Research and Research-Linked projects for sem1 2007, supervised by Alan Fekete

An Isolation-Sensitive Benchmark for OLTP

The standard benchmark used to evaluate the performance on OLTP systems is TPC-C. One key requirement of the benchmark says that the system under test must run the benchmark transactions correctly (serializably); indeed, the benchmark seems designed to produce lots of conflicts between concurrent transactions at high load, in order to test the efficiency of the locking mechanisms. However, it is known that special characteristics of the benchmark programs mean that some incorrect concurrency control algorithms (such as the Snapshot Isolation method used in Oracle and PostresSQL) still give serializable execution for the particular programs that make up the benchmark. The goal of this project is to design a benchmark that is targeted for investigating the performance/correctness tradeoffs. It should have the property that different weak isolation mechanisms (such as snapshot or readcommitted isolation) produce easily detected violations of integrity constraints; also, different concurrency control should give different violations. Of course, the benchmark should still have the properties of any benchmark: easily reproduced, sensitive to the different aspects of performance (including disk management, buffer management, query optimization, etc), and a reasonable model of typical application behaviour!

This project is suitable for Research Track (18crpts). This project would be part of the activity of the Middleware research group of the School. This project requires good awareness of performance issues, very careful handling of numerical data, and some programming.

Support for general predicates in promises

"Promiss" is an approach to providing isolation between long-running activities in service oriented architectures, introduced recently by researchers from Sydney University and CSIRO (see Isolation Support for Service-Based Applications: A Position Paper" by Greenfield, Fekete, Jang, Kuo and Nepal). We have discussed how to implement promises for the simpler access styles in Delivering Promises for Isolation Support" by Jang, Fekete and Greenfield, but an important case has not yet been designed fully. This research project will complete the story by showing how to support promises which refer to resources based on arbitrary properties. For example, one client could request a promise of availability for a hotel room with a sea view, while another client wants to be guaranteed that they can get a non-smoking room. The promise Manager will need to be aware of which rooms can satisfy different requests, and make sure double-booking never occurs.

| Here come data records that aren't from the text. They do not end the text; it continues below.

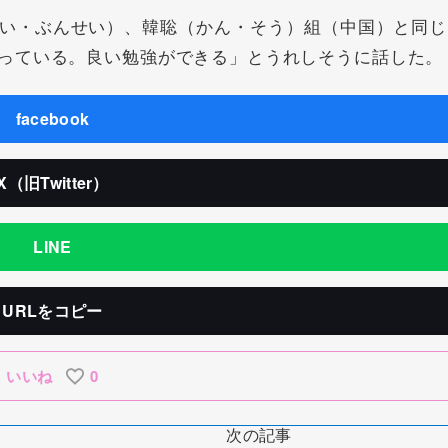
い・ぶんせい）、韓聡（かん・そう）組（中国）と同じ
っている。良い勉強ができる」とうれしそうに話した。
facebook
X（旧Twitter）
LINE
URLをコピー
いいね
0
次の記事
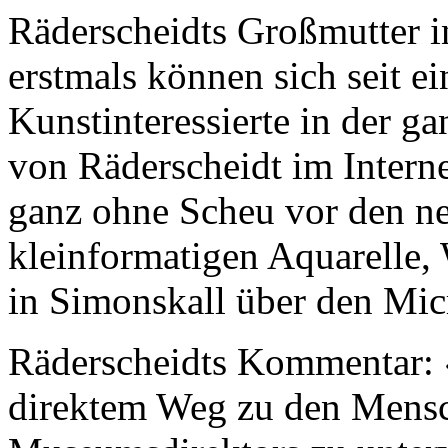
Räderscheidts Großmutter in
erstmals können sich seit e
Kunstinteressierte in der ga
von Räderscheidt im Interne
ganz ohne Scheu vor den ne
kleinformatigen Aquarelle,
in Simonskall über den Micr
Räderscheidts Kommentar: «
direktem Weg zu den Mensch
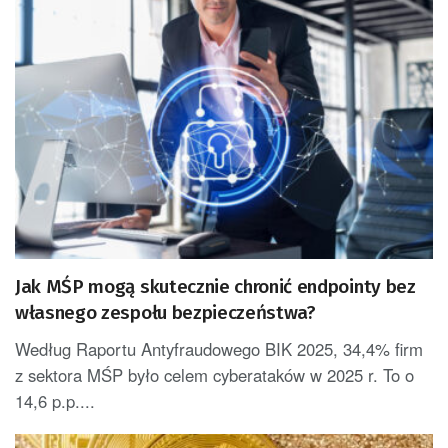
Jak MŚP mogą skutecznie chronić endpointy bez
własnego zespołu bezpieczeństwa?
Według Raportu Antyfraudowego BIK 2025, 34,4% firm
z sektora MŚP było celem cyberataków w 2025 r. To o
14,6 p.p....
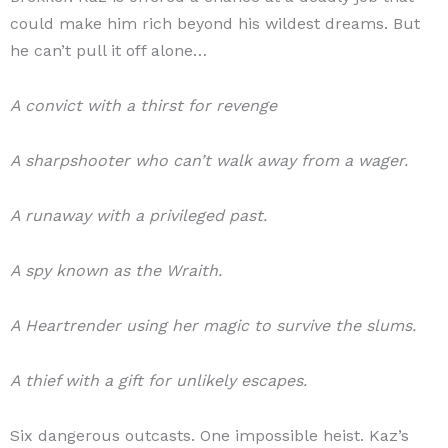
could make him rich beyond his wildest dreams. But
he can’t pull it off alone…
A convict with a thirst for revenge
A sharpshooter who can’t walk away from a wager.
A runaway with a privileged past.
A spy known as the Wraith.
A Heartrender using her magic to survive the slums.
A thief with a gift for unlikely escapes.
Six dangerous outcasts. One impossible heist. Kaz’s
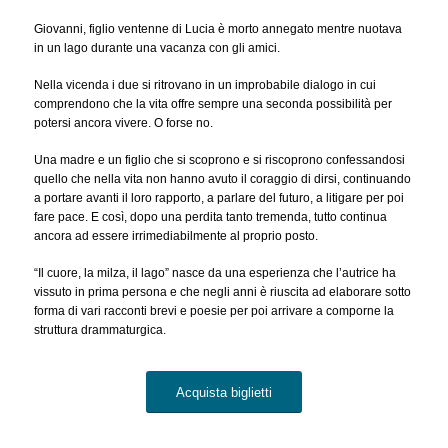
Giovanni, figlio ventenne di Lucia è morto annegato mentre nuotava
in un lago durante una vacanza con gli amici.
Nella vicenda i due si ritrovano in un improbabile dialogo in cui
comprendono che la vita offre sempre una seconda possibilità per
potersi ancora vivere. O forse no.
Una madre e un figlio che si scoprono e si riscoprono confessandosi
quello che nella vita non hanno avuto il coraggio di dirsi, continuando
a portare avanti il loro rapporto, a parlare del futuro, a litigare per poi
fare pace. E così, dopo una perdita tanto tremenda, tutto continua
ancora ad essere irrimediabilmente al proprio posto.
“Il cuore, la milza, il lago” nasce da una esperienza che l’autrice ha
vissuto in prima persona e che negli anni è riuscita ad elaborare sotto
forma di vari racconti brevi e poesie per poi arrivare a comporne la
struttura drammaturgica.
Acquista biglietti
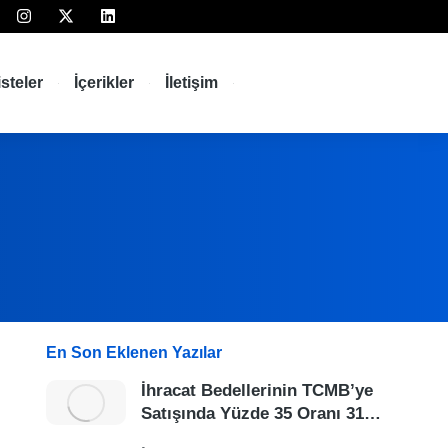
isteler
İçerikler
İletişim
En Son Eklenen Yazılar
İhracat Bedellerinin TCMB’ye
Satışında Yüzde 35 Oranı 31…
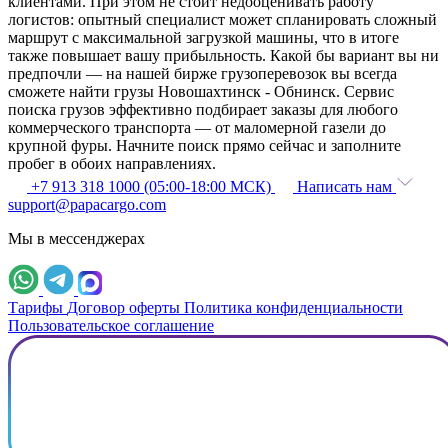
клиентами. При этом не стоит недооценивать работу
логистов: опытный специалист может спланировать сложный
маршрут с максимальной загрузкой машины, что в итоге
также повышает вашу прибыльность. Какой бы вариант вы ни
предпочли — на нашей бирже грузоперевозок вы всегда
сможете найти грузы Новошахтинск - Обнинск. Сервис
поиска грузов эффективно подбирает заказы для любого
коммерческого транспорта — от маломерной газели до
крупной фуры. Начните поиск прямо сейчас и заполните
пробег в обоих направлениях.
+7 913 318 1000 (05:00-18:00 МСК)
Написать нам
support@papacargo.com
Мы в мессенджерах
Тарифы
Договор оферты
Политика конфиденциальности
Пользовательское соглашение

This is suitable as 18crpts Research project. This project would be part of the activity of the Middleware research group of the School. This project requires good programming skills, including database queries and use of logic tools.

Update-anywhere with Berkeley DB replication

Berkeley DB is a popular open source embedded database library used in a wide variety of open source and commercial applications. It supports many advanced database features such as ACID transactions, fine-grained locking, hot backups and replication. The most recent release adds support for multiversion concurrency control with snapshot isolation. The replication support in Berkeley DB allows a group of database environments to share a set of databases. There is a single master database environment and one or more client database environments. Master environments support both database reads and writes; client environments support only database reads. If the master environment fails, applications may upgrade a client to be the new master. All databases are replicated from the master to all clients. Currently, the application has to keep track of which node is currently the master, and direct updates from clients to the master (something that Berkeley DB does not provide any help with). The goal of this project is to allow updates to be initiated at any node, and use snapshot isolation to perform the updates safely at the master site. It will involve getting your hands dirty with replicated database code.

Snapshot isolation relies on maintaining multiple versions of data, and reading data as it was at a given timestamp (the timestamp current when the transaction started). When a client wants to initiate an update, this project will extend Berkeley DB to begin two transactions, one on the client and one on the master. All reads can use the transaction on the client, updates will be performed on the master using the corresponding transaction there. The "first committer wins" rule of snapshot isolation will ensure that if the transaction on the master commits successfully, the data read by the client was valid.

This project is suitable for Research Track (18crpts). There are two parts to the work: setting up a pair of transactions with equal read timestamps, and ensuring that the application does in fact run at snapshot isolation. In particular, if within a transaction the application writes then reads some data, it should see its own updates. This will involve either shipping results from master to client within the scope of the transaction, or performing the updates locally on the client in addition to on the master. There are several design choices involved, and the evaluation of the resulting system in light of those choices will be a critical component of the project. Skills required: excellent C programming and awareness of concurrency control issues.